Those two definitely seem related. As a theoretical floor on #2 the
rightsholders have lots of leverage and so should be able to negotiate for
fair (or better than fair) payouts from #1. As a theoretical ceiling on #2 you
shouldn't be able to pay out more money than you make from #1.

In reality, the actual floor on how much rightsholders get paid is only up for
negotiation if the music comes as a result of interactive streaming from music
provided by the rightsholders (read: Spotify). If it's internet radio, where
the user doesn't choose what they hear (non-interactive, read: Pandora) the
rate is set by Congress regardless of the business income or rightsholder
desires. And if it's user-generated content subject to the DMCA (read:
YouTube) there's no clear need to pay anything to the rightsholders (see
Grooveshark). So, there are tons of arguments about #2.

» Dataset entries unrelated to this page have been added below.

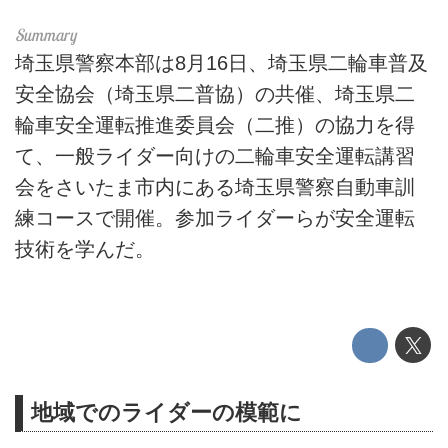
埼玉県警察本部は8月16日、埼玉県二輪車普及
安全協会（埼玉県二普協）の共催、埼玉県二
輪車安全運転推進委員会（二推）の協力を得
て、一般ライダー向けの二輪車安全運転講習
会をさいたま市内にある埼玉県警察自動車訓
練コースで開催。参加ライダーらが安全運転
技術を学んだ。
地域でのライダーの模範に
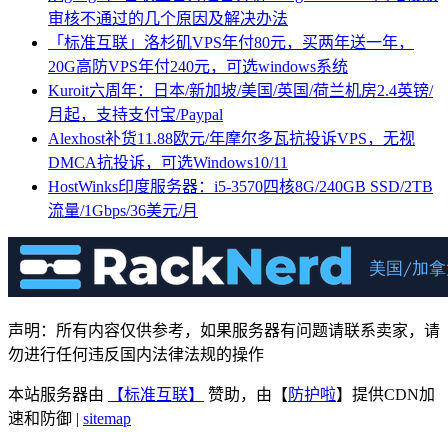
审核不通过的几个原因及解决办法
「标准互联」洛杉矶VPS年付80元，买两年送一年，
20G高防VPS年付240元，可选windows系统
Kuroit六周年：日本/新加坡/美国/英国/荷兰机房2.4英镑/
月起，支持支付宝/Paypal
Alexhost补货11.88欧元/年摩尔多瓦抗投诉VPS，无视
DMCA抗投诉，可选Windows10/11
HostWinks印度服务器：i5-3570四核8G/240GB SSD/2TB
流量/1Gbps/36美元/月
声明：所有内容仅供参考，如果服务器有问题请联系卖家，请
勿进行任何违反国内法律法规的操作
本站服务器由
【标准互联】
赞助，由【
防护啦
】提供CDN加
速和防御 |
sitemap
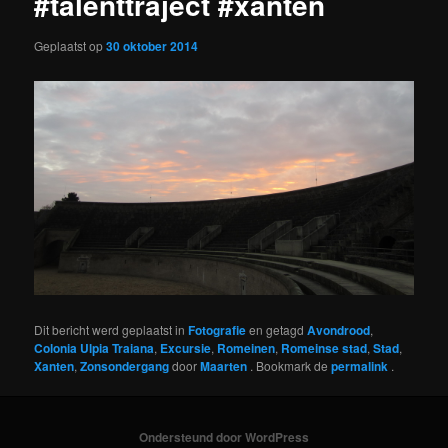
#talenttraject #xanten
Geplaatst op
30 oktober 2014
Dit bericht werd geplaatst in
Fotografie
en getagd
Avondrood
,
Colonia Ulpia Traiana
,
Excursie
,
Romeinen
,
Romeinse stad
,
Stad
,
Xanten
,
Zonsondergang
door
Maarten
. Bookmark de
permalink
.
Ondersteund door WordPress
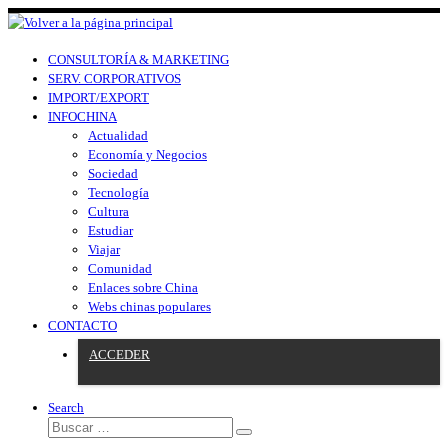
CONSULTORÍA & MARKETING
SERV. CORPORATIVOS
IMPORT/EXPORT
INFOCHINA
Actualidad
Economía y Negocios
Sociedad
Tecnología
Cultura
Estudiar
Viajar
Comunidad
Enlaces sobre China
Webs chinas populares
CONTACTO
ACCEDER
Search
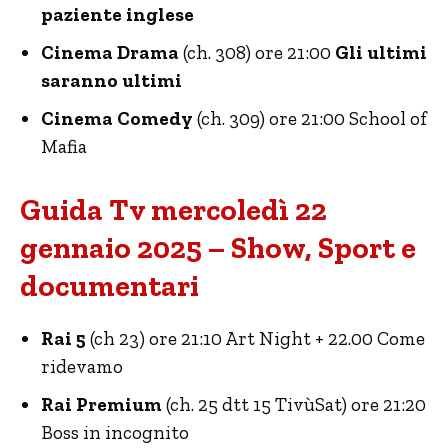
paziente inglese
Cinema Drama
(ch. 308) ore 21:00
Gli ultimi
saranno ultimi
Cinema Comedy
(ch. 309) ore 21:00 School of
Mafia
Guida Tv mercoledì 22
gennaio 2025 – Show, Sport e
documentari
Rai 5
(ch 23) ore 21:10 Art Night + 22.00 Come
ridevamo
Rai Premium
(ch. 25 dtt 15 TivùSat) ore 21:20
Boss in incognito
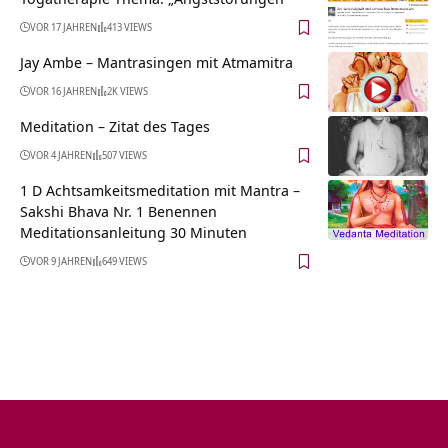
VOR 17 JAHREN
413 VIEWS
Jay Ambe – Mantrasingen mit Atmamitra
VOR 16 JAHREN
2K VIEWS
Meditation – Zitat des Tages
VOR 4 JAHREN
507 VIEWS
1 D Achtsamkeitsmeditation mit Mantra –
Sakshi Bhava Nr. 1 Benennen
Meditationsanleitung 30 Minuten
VOR 9 JAHREN
649 VIEWS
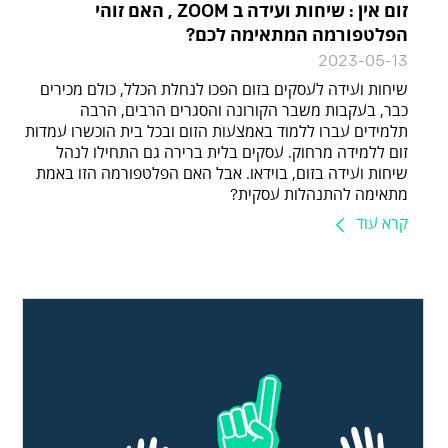
זום אין : שיחות ועידה ב ZOOM , האם זוהי
הפלטפורמה המתאימה לכם?
2023-05-13
שיחות ועידה לעסקים בזום הפכו לנחלת הכלל, כולם מכירים
כבר, בעקבות משבר הקורונה והסגרים הרבים, הרבה
תלמידים עברו ללמוד באמצעות הזום ובכל בית הוכשרו עמדות
זום ללמידה מרחוק. עסקים בלית ברירה גם התחילו לנהל
שיחות ועידה בזום, בוידאו. אבל האם הפלטפורמה הזו באמת
מתאימה להתנהלות עסקית?
קרא עוד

As far as #1 goes, there's never been a music company that got to million-user
scale and was long-term profitable, so clearly companies (and their investors)
are willing to send more money out the door than they make. Fixed-rate
subscriptions have a perverse property that your best users by engagement
metrics are your worst users financially--they cost you the most with all that
listening. Advertisement-based monetization matches consumption to revenue,
which is nice, but as Pandora and Spotify will both attest, the revenue from
ads thus far is way short of what they or the rightsholders would like.

So what to do? Talk about it in the press and see if you can get public outcry
to force someone to pay your company more?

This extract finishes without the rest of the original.